Parlor - On-Device Real-Time Voice and Vision AI Using Gemma 4 and Kokoro TTS
1 min read
Originally from github.com
View source
My notes
Summary
Parlor is an open-source project that runs real-time voice + vision AI entirely on local hardware using Google’s Gemma 4 E2B model and Kokoro TTS. As of April 2026, it runs in real-time on an Apple M3 Pro (3 GB RAM), eliminating server costs. The project emerged from a self-hosted English learning app with hundreds of monthly active users whose server costs needed eliminating.
Key Insight
- Hardware threshold has collapsed fast. Six months before writing, an RTX 5090 was needed for real-time voice models. Now an M3 Pro handles voice + vision together - a massive shift in what local AI can do.
- End-to-end latency: ~2.5-3.0 s - speech/vision understanding (~1.8-2.2 s) + response generation at ~83 tokens/sec + TTS (~0.3-0.7 s).
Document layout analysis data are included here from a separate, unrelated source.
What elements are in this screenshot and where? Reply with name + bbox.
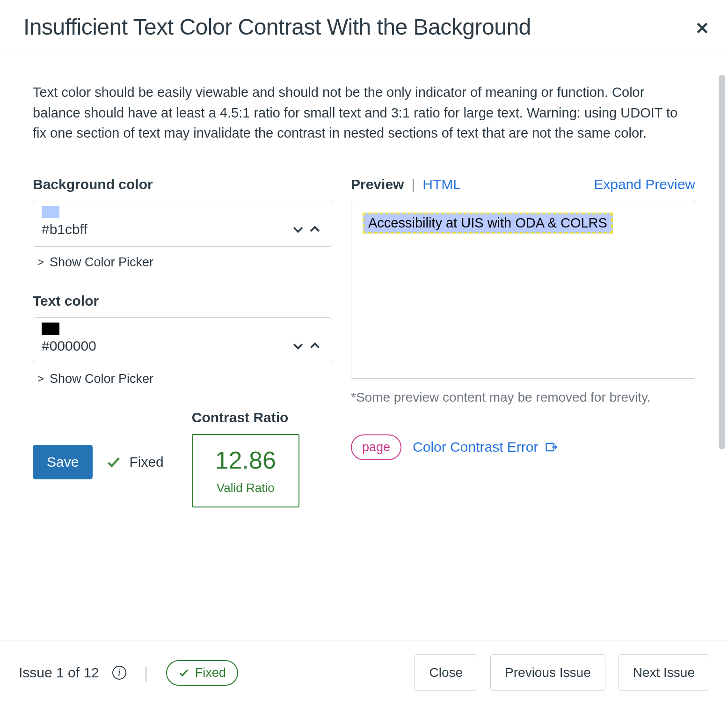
issue-counter: Issue 1 of 12 bbox=[19, 665, 99, 681]
next-issue-button[interactable]: Next Issue bbox=[619, 654, 709, 691]
chevron-right-icon: > bbox=[37, 372, 44, 385]
footer-divider: | bbox=[144, 664, 148, 682]
chevron-down-icon[interactable] bbox=[290, 221, 306, 238]
fixed-indicator: Fixed bbox=[106, 454, 163, 470]
contrast-ratio-label: Contrast Ratio bbox=[192, 410, 299, 426]
scrollbar[interactable] bbox=[719, 75, 725, 449]
modal-header: Insufficient Text Color Contrast With th… bbox=[0, 0, 728, 54]
external-link-icon bbox=[545, 441, 558, 454]
background-swatch bbox=[42, 206, 59, 218]
issue-description: Text color should be easily viewable and… bbox=[33, 82, 688, 144]
contrast-ratio-box: 12.86 Valid Ratio bbox=[192, 434, 299, 507]
expand-preview-link[interactable]: Expand Preview bbox=[594, 176, 695, 192]
form-column: Background color #b1cbff > Show Color Pi… bbox=[33, 176, 332, 507]
tab-html[interactable]: HTML bbox=[422, 176, 461, 192]
contrast-ratio-value: 12.86 bbox=[211, 446, 280, 474]
check-icon bbox=[178, 667, 189, 678]
text-color-label: Text color bbox=[33, 293, 332, 309]
chevron-up-icon[interactable] bbox=[306, 338, 323, 354]
background-color-value: #b1cbff bbox=[42, 221, 290, 237]
previous-issue-button[interactable]: Previous Issue bbox=[490, 654, 605, 691]
text-swatch bbox=[42, 323, 59, 335]
text-color-value: #000000 bbox=[42, 338, 290, 354]
info-icon[interactable]: i bbox=[112, 666, 126, 680]
preview-box: Accessibility at UIS with ODA & COLRS bbox=[351, 201, 695, 379]
content-type-badge: page bbox=[351, 434, 401, 460]
background-color-label: Background color bbox=[33, 176, 332, 192]
close-button[interactable]: Close bbox=[415, 654, 477, 691]
modal-title: Insufficient Text Color Contrast With th… bbox=[23, 14, 705, 40]
contrast-ratio-status: Valid Ratio bbox=[211, 481, 280, 495]
color-contrast-error-link[interactable]: Color Contrast Error bbox=[413, 439, 558, 455]
chevron-down-icon[interactable] bbox=[290, 338, 306, 354]
preview-column: Preview | HTML Expand Preview Accessibil… bbox=[351, 176, 695, 507]
show-bg-color-picker[interactable]: > Show Color Picker bbox=[33, 255, 332, 270]
modal-dialog: Insufficient Text Color Contrast With th… bbox=[0, 0, 728, 705]
text-color-input[interactable]: #000000 bbox=[33, 317, 332, 363]
chevron-right-icon: > bbox=[37, 256, 44, 269]
tab-preview[interactable]: Preview bbox=[351, 176, 404, 192]
preview-note: *Some preview content may be removed for… bbox=[351, 388, 695, 406]
preview-content: Accessibility at UIS with ODA & COLRS bbox=[363, 213, 613, 234]
show-text-color-picker[interactable]: > Show Color Picker bbox=[33, 372, 332, 386]
chevron-up-icon[interactable] bbox=[306, 221, 323, 238]
check-icon bbox=[106, 454, 122, 470]
save-button[interactable]: Save bbox=[33, 445, 93, 479]
modal-body: Text color should be easily viewable and… bbox=[0, 54, 728, 640]
tab-divider: | bbox=[411, 176, 415, 192]
modal-footer: Issue 1 of 12 i | Fixed Close Previous I… bbox=[0, 640, 728, 705]
close-icon[interactable]: ✕ bbox=[695, 19, 709, 38]
background-color-input[interactable]: #b1cbff bbox=[33, 201, 332, 247]
fixed-pill: Fixed bbox=[166, 660, 238, 686]
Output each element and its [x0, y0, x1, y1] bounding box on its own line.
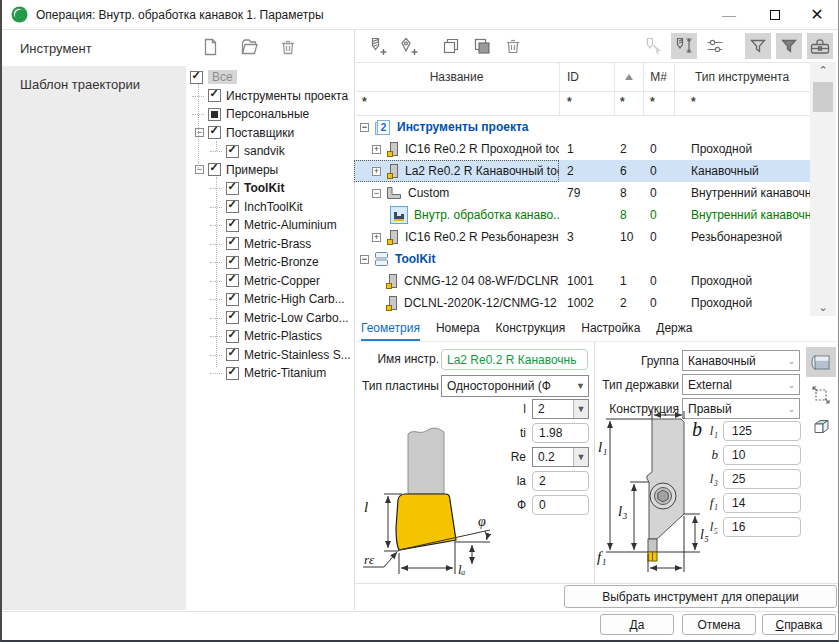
table-row[interactable]: Внутр. обработка канаво...80Внутренний к… — [354, 204, 810, 226]
column-header-id[interactable]: ID — [559, 63, 599, 91]
holder-type-select[interactable]: External ⌄ — [682, 374, 800, 395]
checkbox[interactable] — [226, 145, 239, 158]
checkbox[interactable] — [226, 219, 239, 232]
checkbox[interactable] — [226, 237, 239, 250]
table-row[interactable]: +IC16 Re0.2 R Резьбонарезн...3100Резьбон… — [354, 226, 810, 248]
add-tool-button[interactable] — [364, 33, 390, 59]
checkbox[interactable] — [208, 89, 221, 102]
close-button[interactable]: ✕ — [800, 0, 834, 29]
checkbox[interactable] — [226, 274, 239, 287]
column-header-m[interactable]: M# — [643, 63, 674, 91]
expand-icon[interactable]: + — [372, 167, 381, 176]
view-options-button[interactable] — [702, 33, 728, 59]
table-row[interactable]: −2Инструменты проекта — [354, 116, 810, 138]
table-row[interactable]: −Custom7980Внутренний канавочный — [354, 182, 810, 204]
tree-item--[interactable]: −Поставщики — [188, 124, 354, 143]
checkbox[interactable] — [226, 367, 239, 380]
tree-item-metric-brass[interactable]: Metric-Brass — [188, 235, 354, 254]
checkbox[interactable] — [226, 256, 239, 269]
checkbox[interactable] — [226, 348, 239, 361]
duplicate-button[interactable] — [469, 33, 495, 59]
select-tool-for-operation-button[interactable]: Выбрать инструмент для операции — [564, 585, 837, 608]
tree-item-toolkit[interactable]: ToolKit — [188, 179, 354, 198]
delete-library-button[interactable] — [276, 35, 300, 59]
tree-item-metric-titanium[interactable]: Metric-Titanium — [188, 364, 354, 383]
collapse-icon[interactable]: − — [360, 123, 369, 132]
sidebar-item-tool[interactable]: Инструмент — [2, 30, 186, 66]
column-header-type[interactable]: Тип инструмента — [674, 63, 810, 91]
tree-item-metric-bronze[interactable]: Metric-Bronze — [188, 253, 354, 272]
view-3d-button[interactable] — [806, 412, 836, 442]
param-field-Ф[interactable]: 0 — [532, 495, 589, 515]
param-field-ti[interactable]: 1.98 — [532, 423, 589, 443]
open-library-button[interactable] — [237, 35, 261, 59]
collapse-icon[interactable]: − — [360, 255, 369, 264]
param-field-la[interactable]: 2 — [532, 471, 589, 491]
table-row[interactable]: DCLNL-2020K-12/CNMG-12 0...100220Проходн… — [354, 292, 810, 314]
group-select[interactable]: Канавочный ⌄ — [682, 350, 800, 371]
table-row[interactable]: +IC16 Re0.2 R Проходной tool120Проходной — [354, 138, 810, 160]
collapse-icon[interactable]: − — [195, 165, 204, 174]
tree-item-metric-aluminium[interactable]: Metric-Aluminium — [188, 216, 354, 235]
filter-cell[interactable]: * — [650, 95, 655, 109]
filter-button[interactable] — [745, 33, 771, 59]
table-scrollbar[interactable]: ⌃ ⌄ — [810, 62, 836, 316]
filter-active-button[interactable] — [776, 33, 802, 59]
tree-item--[interactable]: Все — [188, 68, 354, 87]
tab-конструкция[interactable]: Конструкция — [496, 321, 566, 341]
param-field-4[interactable]: 16 — [723, 517, 801, 537]
toolbox-button[interactable] — [807, 33, 833, 59]
delete-tool-button[interactable] — [500, 33, 526, 59]
filter-cell[interactable]: * — [691, 95, 696, 109]
tree-item-metric-stainless-s-[interactable]: Metric-Stainless S... — [188, 346, 354, 365]
tab-геометрия[interactable]: Геометрия — [361, 321, 420, 341]
sidebar-item-path-template[interactable]: Шаблон траектории — [2, 66, 186, 102]
ok-button[interactable]: Да — [600, 614, 674, 635]
new-library-button[interactable] — [198, 35, 222, 59]
param-field-0[interactable]: 125 — [723, 421, 801, 441]
param-field-3[interactable]: 14 — [723, 493, 801, 513]
expand-icon[interactable]: − — [372, 189, 381, 198]
param-field-1[interactable]: 10 — [723, 445, 801, 465]
scroll-up-icon[interactable]: ⌃ — [810, 62, 836, 79]
table-row[interactable]: −ToolKit — [354, 248, 810, 270]
view-dimensions-button[interactable] — [806, 380, 836, 410]
tree-item-metric-plastics[interactable]: Metric-Plastics — [188, 327, 354, 346]
column-header-sort[interactable] — [614, 63, 643, 91]
checkbox[interactable] — [226, 293, 239, 306]
checkbox[interactable] — [190, 71, 203, 84]
scrollbar-thumb[interactable] — [813, 82, 833, 112]
tree-item-metric-copper[interactable]: Metric-Copper — [188, 272, 354, 291]
tree-item-metric-low-carbo-[interactable]: Metric-Low Carbo... — [188, 309, 354, 328]
tab-номера[interactable]: Номера — [436, 321, 480, 341]
copy-button[interactable] — [438, 33, 464, 59]
checkbox[interactable] — [208, 126, 221, 139]
checkbox[interactable] — [226, 330, 239, 343]
checkbox[interactable] — [208, 163, 221, 176]
collapse-icon[interactable]: − — [195, 128, 204, 137]
tab-держа[interactable]: Держа — [656, 321, 692, 341]
cancel-button[interactable]: Отмена — [682, 614, 756, 635]
expand-icon[interactable]: + — [372, 233, 381, 242]
tree-item--[interactable]: Инструменты проекта — [188, 87, 354, 106]
maximize-button[interactable] — [758, 0, 792, 29]
expand-icon[interactable]: + — [372, 145, 381, 154]
table-row[interactable]: CNMG-12 04 08-WF/DCLNR-...100110Проходно… — [354, 270, 810, 292]
tree-item-inchtoolkit[interactable]: InchToolKit — [188, 198, 354, 217]
tree-item-metric-high-carb-[interactable]: Metric-High Carb... — [188, 290, 354, 309]
param-field-Re[interactable]: 0.2▼ — [532, 447, 589, 467]
filter-cell[interactable]: * — [567, 95, 572, 109]
filter-cell[interactable]: * — [362, 95, 367, 109]
checkbox[interactable] — [226, 200, 239, 213]
column-header-name[interactable]: Название — [354, 63, 559, 91]
scroll-down-icon[interactable]: ⌄ — [810, 299, 836, 316]
table-row[interactable]: +La2 Re0.2 R Канавочный tool260Канавочны… — [354, 160, 810, 182]
tree-item-sandvik[interactable]: sandvik — [188, 142, 354, 161]
checkbox[interactable] — [226, 182, 239, 195]
help-button[interactable]: Справка — [762, 614, 836, 635]
checkbox[interactable] — [208, 108, 221, 121]
tab-настройка[interactable]: Настройка — [581, 321, 640, 341]
minimize-button[interactable]: — — [712, 0, 746, 29]
add-insert-button[interactable] — [395, 33, 421, 59]
pick-tool-button[interactable] — [640, 33, 666, 59]
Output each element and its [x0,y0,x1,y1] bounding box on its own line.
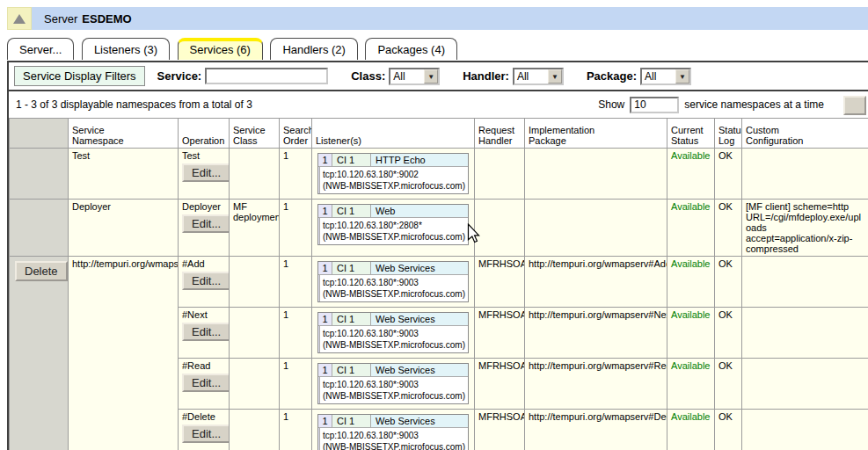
header-blank [10,119,69,149]
cell-service-class [230,410,280,450]
cell-custom-configuration [742,359,868,410]
chevron-down-icon[interactable]: ▼ [424,69,438,83]
listener-index: 1 [318,415,332,427]
collapse-button[interactable] [7,7,32,30]
edit-button[interactable]: Edit... [182,323,230,341]
listener-endpoint: tcp:10.120.63.180*:9003 [323,277,465,288]
listener-box: 1 CI 1 Web Services tcp:10.120.63.180*:9… [317,312,469,353]
filters-title: Service Display Filters [14,66,145,86]
listener-host: (NWB-MBISSETXP.microfocus.com) [323,231,465,243]
listener-type: Web Services [371,313,468,325]
listener-instance: CI 1 [332,205,371,217]
listener-endpoint: tcp:10.120.63.180*:9003 [323,379,465,390]
edit-button[interactable]: Edit... [182,374,230,392]
tab-packages[interactable]: Packages (4) [365,38,457,60]
cell-implementation-package [525,149,667,200]
cell-search-order: 1 [280,308,312,359]
header-service-class: Service Class [230,119,280,149]
row-actions-cell: Delete [10,257,69,450]
listener-type: Web Services [371,262,468,274]
listener-endpoint: tcp:10.120.63.180*:9003 [323,328,465,339]
cell-namespace: Deployer [69,200,179,257]
listener-address: tcp:10.120.63.180*:9003 (NWB-MBISSETXP.m… [320,275,468,301]
cell-listeners: 1 CI 1 HTTP Echo tcp:10.120.63.180*:9002… [312,149,475,200]
listener-endpoint: tcp:10.120.63.180*:9002 [323,169,465,180]
cell-request-handler [475,200,525,257]
listener-box: 1 CI 1 Web Services tcp:10.120.63.180*:9… [317,261,469,302]
listener-box: 1 CI 1 Web Services tcp:10.120.63.180*:9… [317,414,469,450]
tab-services[interactable]: Services (6) [178,38,263,60]
package-filter-label: Package: [587,69,637,83]
tab-bar: Server... Listeners (3) Services (6) Han… [7,37,868,61]
refresh-button-partial[interactable] [843,96,866,115]
handler-filter-select[interactable]: All ▼ [513,68,564,85]
table-header-row: Service Namespace Operation Service Clas… [10,119,868,149]
chevron-down-icon[interactable]: ▼ [675,69,689,83]
cell-search-order: 1 [280,359,312,410]
listener-box: 1 CI 1 Web tcp:10.120.63.180*:2808* (NWB… [317,204,469,245]
listener-index: 1 [318,262,332,274]
cell-request-handler [475,149,525,200]
cell-status-log: OK [715,308,742,359]
listener-address: tcp:10.120.63.180*:2808* (NWB-MBISSETXP.… [320,218,468,244]
listener-host: (NWB-MBISSETXP.microfocus.com) [323,441,465,450]
header-search-order: Search Order [280,119,312,149]
listener-host: (NWB-MBISSETXP.microfocus.com) [323,180,465,192]
cell-status-log: OK [715,149,742,200]
listener-address: tcp:10.120.63.180*:9003 (NWB-MBISSETXP.m… [320,377,468,403]
class-filter-value: All [390,69,424,83]
listener-host: (NWB-MBISSETXP.microfocus.com) [323,390,465,402]
class-filter-select[interactable]: All ▼ [389,68,440,85]
listener-index: 1 [318,154,332,166]
service-filter-input[interactable] [205,68,328,84]
listener-instance: CI 1 [332,154,371,166]
delete-button[interactable]: Delete [15,261,68,281]
cell-status-log: OK [715,200,742,257]
tab-server[interactable]: Server... [7,38,74,60]
table-row: Delete http://tempuri.org/wmapserv #Add … [10,257,868,308]
cell-custom-configuration: [MF client] scheme=http URL=/cgi/mfdeplo… [742,200,868,257]
handler-filter-label: Handler: [463,69,509,83]
cell-operation: #Add Edit... [179,257,230,308]
cell-implementation-package: http://tempuri.org/wmapserv#Delete [525,410,667,450]
listener-index: 1 [318,313,332,325]
cell-search-order: 1 [280,257,312,308]
operation-name: Test [182,150,225,161]
cell-current-status: Available [667,308,715,359]
cell-search-order: 1 [280,149,312,200]
cell-listeners: 1 CI 1 Web Services tcp:10.120.63.180*:9… [312,257,475,308]
listener-type: Web Services [371,415,468,427]
tab-listeners[interactable]: Listeners (3) [82,38,170,60]
listener-type: Web [371,205,468,217]
listener-type: HTTP Echo [371,154,468,166]
show-suffix-label: service namespaces at a time [684,98,824,111]
listener-box: 1 CI 1 HTTP Echo tcp:10.120.63.180*:9002… [317,153,469,194]
cell-listeners: 1 CI 1 Web tcp:10.120.63.180*:2808* (NWB… [312,200,475,257]
pagination-row: 1 - 3 of 3 displayable namespaces from a… [9,91,868,118]
table-row: Test Test Edit... 1 1 CI 1 HTTP Echo [10,149,868,200]
cell-status-log: OK [715,359,742,410]
cell-operation: #Next Edit... [179,308,230,359]
edit-button[interactable]: Edit... [182,425,230,443]
listener-address: tcp:10.120.63.180*:9003 (NWB-MBISSETXP.m… [320,326,468,352]
header-namespace: Service Namespace [69,119,179,149]
listener-endpoint: tcp:10.120.63.180*:9003 [323,430,465,441]
server-name: ESDEMO [82,12,131,25]
cell-search-order: 1 [280,410,312,450]
row-actions-cell [10,149,69,200]
cell-custom-configuration [742,308,868,359]
row-actions-cell [10,200,69,257]
chevron-down-icon[interactable]: ▼ [548,69,562,83]
cell-service-class: MF deployment [230,200,280,257]
edit-button[interactable]: Edit... [182,163,230,182]
listener-index: 1 [318,205,332,217]
cell-request-handler: MFRHSOAP [475,359,525,410]
class-filter-label: Class: [351,69,385,83]
show-count-input[interactable] [630,97,679,113]
listener-instance: CI 1 [332,415,371,427]
edit-button[interactable]: Edit... [182,272,230,290]
tab-handlers[interactable]: Handlers (2) [270,38,358,60]
edit-button[interactable]: Edit... [182,214,230,233]
cell-current-status: Available [667,410,715,450]
package-filter-select[interactable]: All ▼ [640,68,691,85]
Usable for conversational flow.
- Architecture is simple and portable. Browser captures mic + camera via WebSocket, FastAPI server handles Gemma 4 inference (LiteRT-LM on GPU) and Kokoro TTS (MLX on Mac, ONNX on Linux). No cloud dependency.
- Key UX features included: hands-free voice activity detection (Silero VAD), barge-in interruption mid-sentence, sentence-level TTS streaming (audio before full response).
- Near-future implication: if this runs on an M3 Pro today, it will run on phones within a couple of years - enabling multilingual, camera-aware AI tutors with zero marginal cost per user.
- Stack: Python 3.12+, uv, FastAPI, Gemma 4 E2B (2.6 GB), Kokoro 82M TTS. Works on Apple Silicon and Linux + GPU.